In this study, a simple and rapid liquid chromatography-mass spectrometry method was developed to simultaneously determinate five 16-deoxybarringtogenol C triterpenoid saponins with the potential of neuroprotection in rat plasma following the oral administration of the Xanthoceras sorbifolia Bunge husks extract. With digoxin as the internal standard, the plasma samples were pre-treated by ethyl acetate-isopropanol (1:1, v/v). The chromatographic separation of the five analytes was performed using a Phenomenex C18 column (250 mm × 4.6 mm, 5.0 mm) with a mobile phase of 0.05% formic acid (A)-acetonitrile (B). The mass spectrometric detection was carried out in the selected ion mode in positive ionization.
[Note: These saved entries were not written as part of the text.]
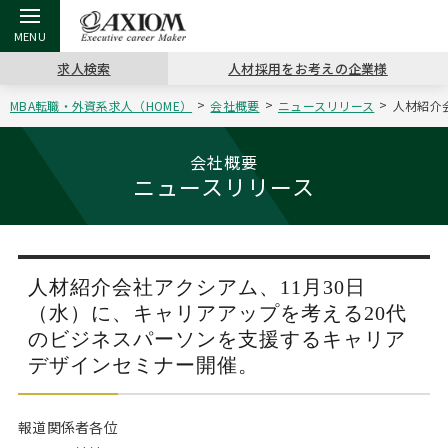
求人検索
人材採用をお考えの企業様
MBA転職・外資系求人（HOME）
会社概要
ニュースリリース
人材紹介
戻る
戻る
戻る
戻る
戻る
戻る
戻る
戻る
戻る
戻る
戻る
アクシアムの特長
キャリア支援 TOP
転職ツール TOP
転職コラム TOP
イベント・セミナー TOP
会社概要 TOP
ミッシ
お申し
キャリア
MBA留
英文レジ
会社概要
ニュースリリース
サービス案内
キャリアデザイン講座
英文レジュメの書き方
“展”職相談室
キャリアデザインセミナー
沿革
コンサ
キャリ
MBAの
日本から
パワー
（最新求人市場動向）
コンサルタントの紹介
職務経歴書の書き方
転職市場の明日をよめ
MBA壮行会カレンダー
主なクライアント
代表メ
“展”
転職活
主な10
キーワ
ステージ別アドバイス
人材紹介会社アクシアム、11月30日
日本語履歴書テンプレート
コンサルティングの現場から
ジョブフェア
アクセス
“展”
MBA
英文レ
（水）に、キャリアアップを考える20代
MBAの転職事例
のビジネスパーソンを支援するキャリア
よくある面接Q&A集
転職成功への4つの鍵
海外セミナー
採用情報
おわり
デザインセミナー開催。
MBAからのFAQ
外資系／面接攻略のコツ
キャリアに効く一冊
キャリアフォーラム
パブリシティ
報道関係者各位
MBA留学生数の推移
The extraction recoveries of the five analytes were all over 71.28%. The established method was fully validated in line with the ICH and Food and Drug Administration (FDA) guidelines and successfully applied to the pharmacokinetic study on the five analytes in rat plasma. The terminal half-life (t1/2) of the five analytes was 2.92 ± 0.57, 5.52 ± 1.75, 2.48 ± 0.62, 2.95 ± 0.94, and 2.34 ± 0.81, respectively. This study was purposed to investigate the oral pharmacokinetic parameters and gain an in-depth insight into the reasonable preclinical use of the husks extract derived from X. sorbifolia Bunge.